Title: Energy Transfer Mechanism Under Incoherent Light Excitation in noisy Environments: Memory Effects in Efficiency Control

Abstract: Fluctuations in the energy gap and coupling constants in and between chromophores can play important role in the absorption and energy transfer across a collection of two level systems. In a noisy environment, fluctuations can control efficiency of energy transfer through several factors, including quantum coherence. Several recent studies have investigated the impact of light-induced stationary quantum coherence on the efficiency of transferring optical excitation to a designated "trap" state, crucial for subsequent reactions such as those in photosynthesis. However, these studies have typically employed either a Markovian, or a perturbative approximation for the environment induced fluctuations. In this study, we depart from these approaches to incorporate memory effects by using Kubo's quantum stochastic Liouville equation (QSLE).

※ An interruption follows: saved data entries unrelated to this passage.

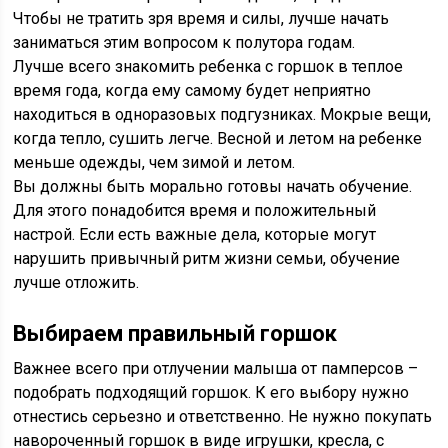
Чтобы не тратить зря время и силы, лучше начать
заниматься этим вопросом к полутора годам.
Лучше всего знакомить ребенка с горшок в теплое
время года, когда ему самому будет неприятно
находиться в одноразовых подгузниках. Мокрые вещи,
когда тепло, сушить легче. Весной и летом на ребенке
меньше одежды, чем зимой и летом.
Вы должны быть морально готовы начать обучение.
Для этого понадобится время и положительный
настрой. Если есть важные дела, которые могут
нарушить привычный ритм жизни семьи, обучение
лучше отложить.
Выбираем правильный горшок
Важнее всего при отлучении малыша от памперсов –
подобрать подходящий горшок. К его выбору нужно
отнестись серьезно и ответственно. Не нужно покупать
навороченный горшок в виде игрушки, кресла, с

We introduce the effects of the decay of excitation (to the ground state) and the desired trapping that provides the direction of the motion of the excitation. In the presence of light-induced pumping, we establish a relation between the mean survival time, efficiency, and the correlation decay time of the bath-induced fluctuations. We find a decrease in the steady state coherence during the transition from the non-Markovian regime (characterized by small values of fluctuation strength V and inverse of bath correlation time b) to the Markovian limit (where V and b are both large), resulting in a decrease in efficiency. We recover a connection between transfer flux and the imaginary part of coherences in both equilibrium and excited bath states, in both correlated and We uncover a non-monotonic dependence of efficiency on site energy heterogeneity for both correlated and uncorrelated bath models.